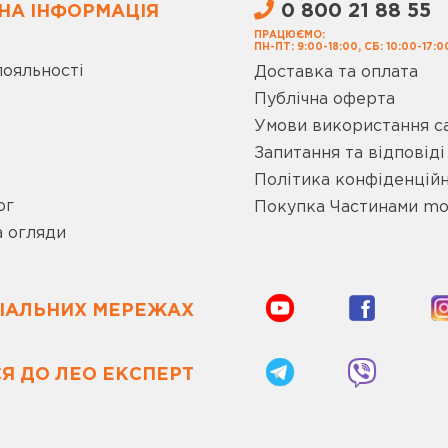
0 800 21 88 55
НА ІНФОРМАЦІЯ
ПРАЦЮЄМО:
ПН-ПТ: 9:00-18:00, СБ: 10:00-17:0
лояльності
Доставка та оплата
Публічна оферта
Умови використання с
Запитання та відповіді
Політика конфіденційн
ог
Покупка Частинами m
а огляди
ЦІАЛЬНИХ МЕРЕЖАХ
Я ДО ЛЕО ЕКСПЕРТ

+++

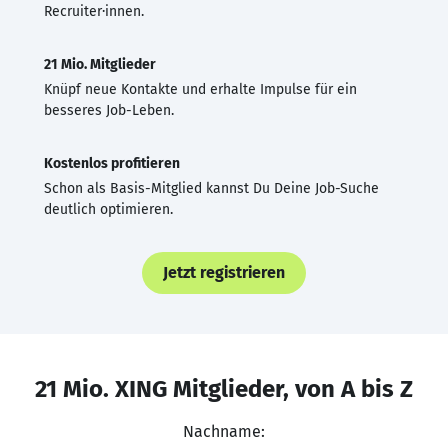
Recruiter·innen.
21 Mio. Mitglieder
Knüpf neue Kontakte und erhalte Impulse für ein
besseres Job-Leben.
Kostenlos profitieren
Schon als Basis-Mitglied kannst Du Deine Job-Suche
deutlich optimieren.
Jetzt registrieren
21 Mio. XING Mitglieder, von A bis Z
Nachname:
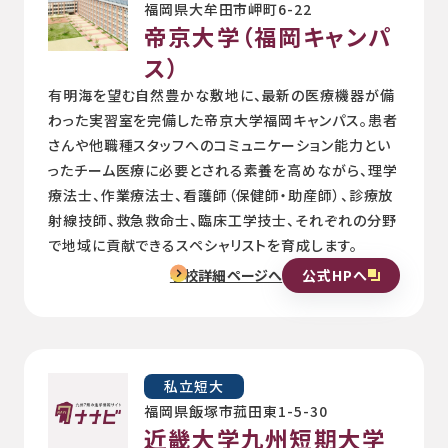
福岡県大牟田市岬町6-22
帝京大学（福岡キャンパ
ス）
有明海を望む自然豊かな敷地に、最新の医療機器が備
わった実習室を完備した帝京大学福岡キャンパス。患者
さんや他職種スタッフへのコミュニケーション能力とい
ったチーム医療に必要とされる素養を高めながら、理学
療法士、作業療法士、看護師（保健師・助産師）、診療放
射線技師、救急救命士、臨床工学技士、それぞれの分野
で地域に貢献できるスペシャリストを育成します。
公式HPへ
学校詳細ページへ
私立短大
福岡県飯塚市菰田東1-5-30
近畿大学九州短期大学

+++

Work order: Of the lines above, output exactly those from the line bearing "0 800 21 88 55" through the line bearing "Я ДО ЛЕО ЕКСПЕРТ", inclusive.

Solved problem:
0 800 21 88 55
НА ІНФОРМАЦІЯ
ПРАЦЮЄМО:
ПН-ПТ: 9:00-18:00, СБ: 10:00-17:0
лояльності
Доставка та оплата
Публічна оферта
Умови використання с
Запитання та відповіді
Політика конфіденційн
ог
Покупка Частинами m
а огляди
ЦІАЛЬНИХ МЕРЕЖАХ
Я ДО ЛЕО ЕКСПЕРТ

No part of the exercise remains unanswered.